Version: 4.7.x-1.x-dev » 5.x-1.9

ID is still a varchar. When looking through the code I don't see any functionality which needs it in the module and it could just be a integer.

Leeteq’s picture

Title: Database structure » Meta tags tables structure

I assume that since we are still on 1.x, there has not been any major changes to the tables structure yet (since 5.0)?

I have not investigated, so can anyone confirm #3: "firing the SQL queries twice for every page view", and if so, give a brief rationale for doing double queries?. Practical to know.

Robrecht Jacques’s picture

There is no rationale for double queries - indeed they should not be present. Did you enable the Meta tags block? This might explain it (in this case the query should be cached). If you did not enable the block I'm unsure what triggers the double queries... I'll investigate.

The database structure has not changed.

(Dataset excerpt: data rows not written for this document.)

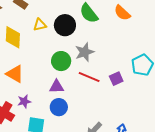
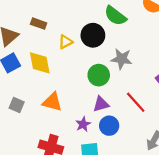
gray star: (85, 52) -> (122, 59), turned -30
red line: (89, 77) -> (136, 102), moved, turned 40
purple star: (24, 101) -> (83, 124), moved

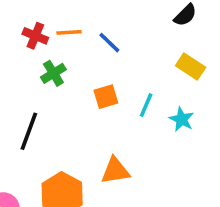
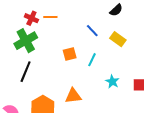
blue line: (109, 43) -> (92, 31), moved
green cross: (53, 73) -> (26, 41), moved, size x1.6
cyan star: (182, 119) -> (112, 82), moved

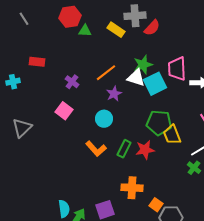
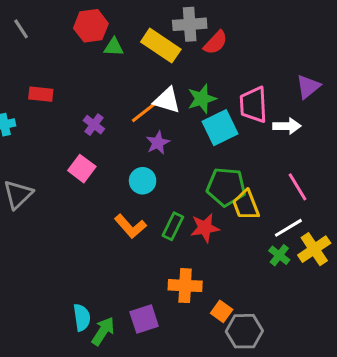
yellow rectangle: (116, 30) -> (161, 46), size x1.4
white triangle: (136, 78) -> (167, 100), moved

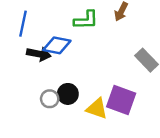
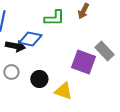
gray circle: (50, 99) -> (11, 72), moved
purple square: (121, 100) -> (83, 62), moved

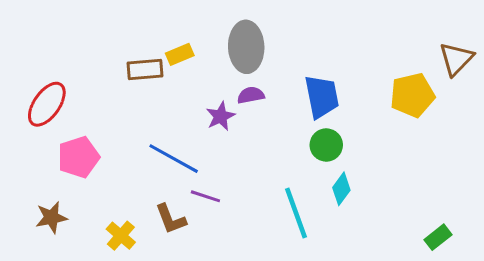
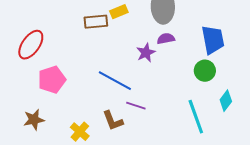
green circle: (326, 145) -> (205, 71), moved

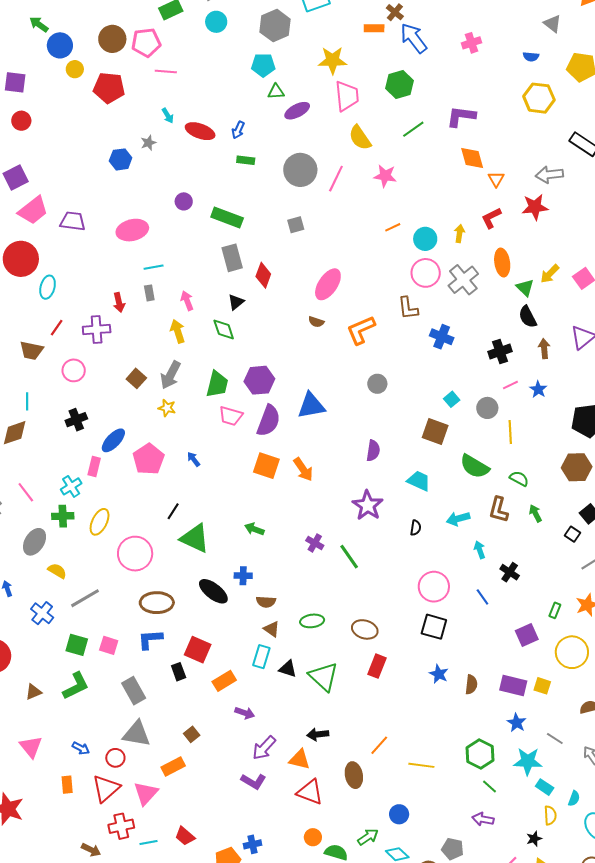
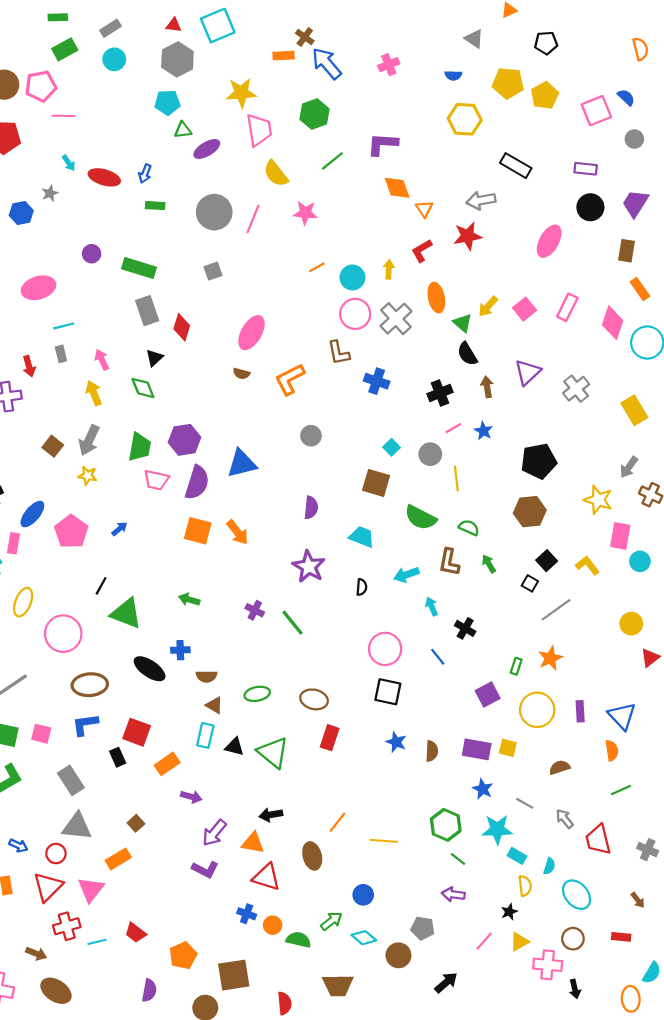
blue arrow: (194, 459) -> (119, 529), turned 91
blue cross: (253, 844) -> (247, 914), moved, turned 36

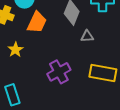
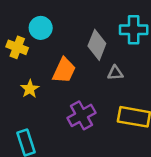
orange trapezoid: (37, 22) -> (64, 70), moved

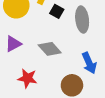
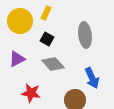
black square: (57, 11) -> (47, 39), moved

The reason the ID is VARCHAR is:

So, basically, there are now two reasons to keep varchar as id:
- using "page" + "path" for any page (that can not be identified in any other way) - a planned feature on medium to long term,
- using "views" + "path" for views.module (because that's what the author advised) - a planned feature on short term.

avpaderno’s picture

Status: Active » Closed (won't fix)

As the Drupal 5 version is not supported anymore, I am changing the status of this report.

This report is for an old Drupal 5 version; I would suggest to install version 5.x-1.12, which is the latest official release.